[Start of section]

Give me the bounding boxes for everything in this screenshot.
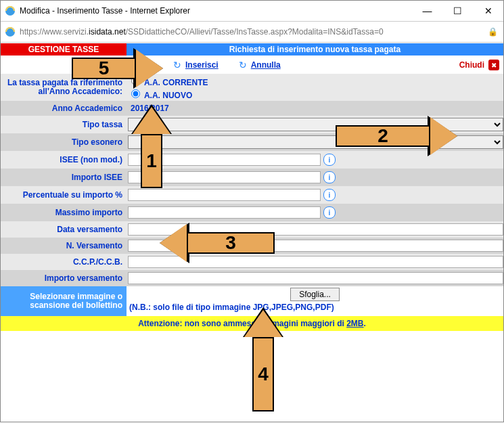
label-selezionare: Selezionare immagine o scansione del bol… (1, 286, 127, 316)
window-title: Modifica - Inserimento Tasse - Internet … (20, 6, 412, 16)
insert-icon: ↻ (173, 60, 181, 70)
input-n-versamento[interactable] (128, 240, 503, 252)
label-importo-isee: Importo ISEE (1, 173, 127, 182)
inserisci-link[interactable]: Inserisci (185, 60, 219, 70)
header-blue: Richiesta di inserimento nuova tassa pag… (127, 43, 503, 55)
minimize-button[interactable]: — (412, 1, 442, 20)
info-icon[interactable]: i (323, 171, 336, 183)
label-tipo-tassa: Tipo tassa (1, 120, 127, 129)
warning-link[interactable]: 2MB (346, 319, 363, 328)
anno-accademico-value: 2016/2017 (128, 104, 169, 113)
input-percentuale[interactable] (128, 189, 321, 201)
input-importo-versamento[interactable] (128, 272, 503, 284)
info-icon[interactable]: i (323, 154, 336, 166)
sfoglia-button[interactable]: Sfoglia... (290, 288, 340, 301)
label-massimo: Massimo importo (1, 208, 127, 217)
header-red: GESTIONE TASSE (1, 43, 127, 55)
maximize-button[interactable]: ☐ (442, 1, 473, 20)
url-text[interactable]: https://www.servizi.isidata.net/SSDidatt… (20, 27, 486, 37)
label-percentuale: Percentuale su importo % (1, 190, 127, 200)
file-note: (N.B.: solo file di tipo immagine JPG,JP… (129, 303, 334, 312)
address-bar: https://www.servizi.isidata.net/SSDidatt… (1, 22, 503, 43)
input-importo-isee[interactable] (128, 171, 321, 183)
input-data-versamento[interactable] (128, 223, 503, 236)
titlebar: Modifica - Inserimento Tasse - Internet … (1, 1, 503, 22)
label-importo-vers: Importo versamento (1, 273, 127, 283)
close-red-icon[interactable]: ✖ (488, 60, 499, 70)
annulla-link[interactable]: Annulla (251, 60, 281, 70)
label-aa-ref: La tassa pagata fa riferimento all'Anno … (1, 79, 127, 96)
label-data-vers: Data versamento (1, 225, 127, 234)
cancel-icon: ↻ (239, 60, 247, 70)
radio-aa-nuovo[interactable]: A.A. NUOVO (128, 87, 208, 100)
top-links: ↻ Inserisci ↻ Annulla Chiudi ✖ (1, 56, 503, 74)
select-tipo-esonero[interactable] (128, 135, 503, 149)
chiudi-label[interactable]: Chiudi (459, 60, 484, 70)
input-ccp[interactable] (128, 256, 503, 268)
label-isee: ISEE (non mod.) (1, 155, 127, 164)
info-icon[interactable]: i (323, 206, 336, 219)
label-anno-accademico: Anno Accademico (1, 104, 127, 113)
label-tipo-esonero: Tipo esonero (1, 137, 127, 147)
select-tipo-tassa[interactable] (128, 118, 503, 131)
header-strip: GESTIONE TASSE Richiesta di inserimento … (1, 43, 503, 56)
info-icon[interactable]: i (323, 189, 336, 201)
ie-logo-icon (5, 5, 16, 16)
input-isee[interactable] (128, 154, 321, 166)
radio-aa-corrente[interactable]: A.A. CORRENTE (128, 74, 208, 87)
warning-bar: Attenzione: non sono ammesse immagini ma… (1, 316, 503, 331)
close-window-button[interactable]: ✕ (473, 1, 503, 20)
label-ccp: C.C.P./C.C.B. (1, 257, 127, 267)
ie-small-icon (5, 26, 16, 37)
lock-icon: 🔒 (486, 27, 499, 37)
input-massimo[interactable] (128, 206, 321, 219)
label-n-vers: N. Versamento (1, 241, 127, 250)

[End of section]

Problem statement ▸
The string "GESTIONE" appears on how many lines of the records? State the number alone.

Exercise response ▸
2